Заговорили о поэтах. Камышина спросила меня, что я думаю о стихах, которые прочел Евсеев. Я сказала, что они мне понравились.

– И только? – воскликнула Мария Викторовна. – Родная моя, ведь это ж могучий талант, богатырь, вы еще будете гордиться тем, что знали его. Георгий Антонович, вы нынче их слушали. Вы сами – музыка, ваша душа на нее отзывается, может быть, как ничья другая; ответьте, сказал ли кто о любви к своей женщине, как он – о любви к своей земле?

– Не знаю, – вздохнул отец. – Разумеется, всякое объяснение в чувствах заслуживает бережного отношения. Но ведь любовь поэта должна иметь свою особость. Тем более – к родине. В любви Гоголя к России было все – от надежды до страха, у Блока вы ощущаете груз вины, всеприятие, неотторжимость, в есенинской любви – и приговоренность и предугаданность прощания. Любовь же Ивана Матвеевича окрашена, как мне кажется, неким вызовом, некой полемической нотой.

– Ах, вы услышали ее? – усмехнулся Ростиславлев.

– Я обязан иметь слух, хотя бы для того, чтобы оправдать лестные слова Марии Викторовны, – отец шутливо склонил голову. – Да, я ее услышал, и она меня тревожит, полемика в признании неуместна. Он уж не объясняется, он борется, что, правда, приветствует Петр Глебович Корнаков.

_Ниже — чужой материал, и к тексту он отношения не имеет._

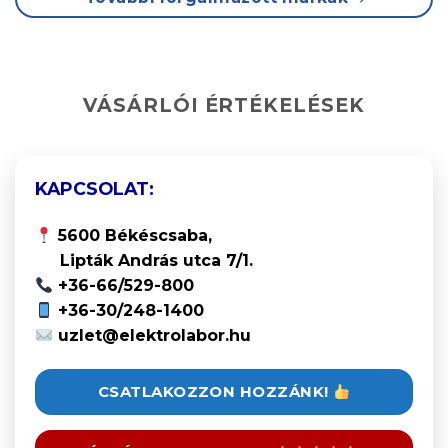
VÁSÁRLÓI ÉRTÉKELÉSEK
KAPCSOLAT:
5600 Békéscsaba,
Lipták András utca 7/1.
+36-66/529-800
+36-30/248-1400
uzlet@elektrolabor.hu
CSATLAKOZZON HOZZÁNK!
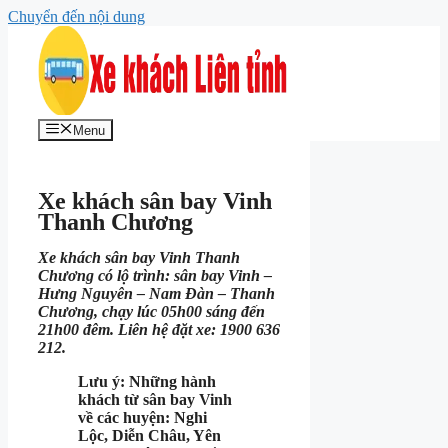
Chuyển đến nội dung
Menu
Xe khách sân bay Vinh
Thanh Chương
Xe khách sân bay Vinh Thanh
Chương có lộ trình: sân bay Vinh –
Hưng Nguyên – Nam Đàn – Thanh
Chương, chạy lúc 05h00 sáng đến
21h00 đêm. Liên hệ đặt xe: 1900 636
212.
Lưu ý: Những hành
khách từ sân bay Vinh
về các huyện: Nghi
Lộc, Diễn Châu, Yên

– А вы не допускаете, что любовь может быть неуступчивой и непреклонной? – нервно проговорила Камышина. По тому, как дрожал ее голос, я поняла, чего ей стоит сдерживать себя.

– Пожалуй, – миролюбиво согласился отец, – но тогда она потребует для своего выражения специфической формы – это будет не то декларация, не то ультиматум. Признание по своей природе не может быть агрессивным. – И он чуть слышно добавил: – «Я вас любил так искренно, так нежно, как дай вам бог любимой быть другим». Как видите, здесь нет самоутверждения.

– Вы в этом уверены? – с неопределенной интонацией произнес Ростиславлев. – «Как дай вам бог любимой быть другим». Это может означать, что другой так любить не сможет.

– Нет, – твердо сказал отец, – никогда. Это уж было бы не пожеланием, а угрозой. Нет. «Я не хочу печалить вас ничем».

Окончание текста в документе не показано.